- **Requirement**: Go through the data and report each line that holds the string "آشنایی".

[Transcribed page contents]
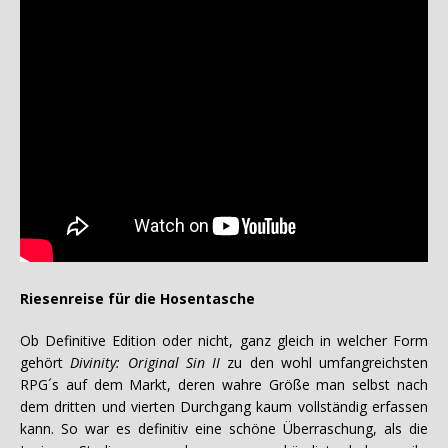
Riesenreise für die Hosentasche
Ob Definitive Edition oder nicht, ganz gleich in welcher Form
gehört
Divinity: Original Sin II
zu den wohl umfangreichsten
RPG´s auf dem Markt, deren wahre Größe man selbst nach
dem dritten und vierten Durchgang kaum vollständig erfassen
kann. So war es definitiv eine schöne Überraschung, als die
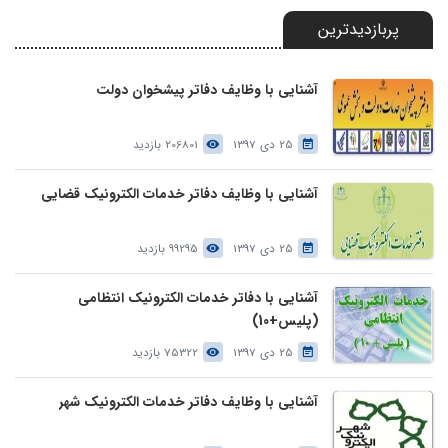
پربازدیدترین
آشنایی با وظایف دفاتر پیشخوان دولت
25 دی 1397
206801 بازدید
آشنایی با وظایف دفاتر خدمات الکترونیک قضایی
25 دی 1397
99295 بازدید
آشنایی با دفاتر خدمات الکترونیک انتظامی
(پلیس+10)
25 دی 1397
75322 بازدید
آشنایی با وظایف دفاتر خدمات الکترونیک شهر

- **Reply**:
آشنایی با وظایف دفاتر پیشخوان دولت
آشنایی با وظایف دفاتر خدمات الکترونیک قضایی
آشنایی با دفاتر خدمات الکترونیک انتظامی
آشنایی با وظایف دفاتر خدمات الکترونیک شهر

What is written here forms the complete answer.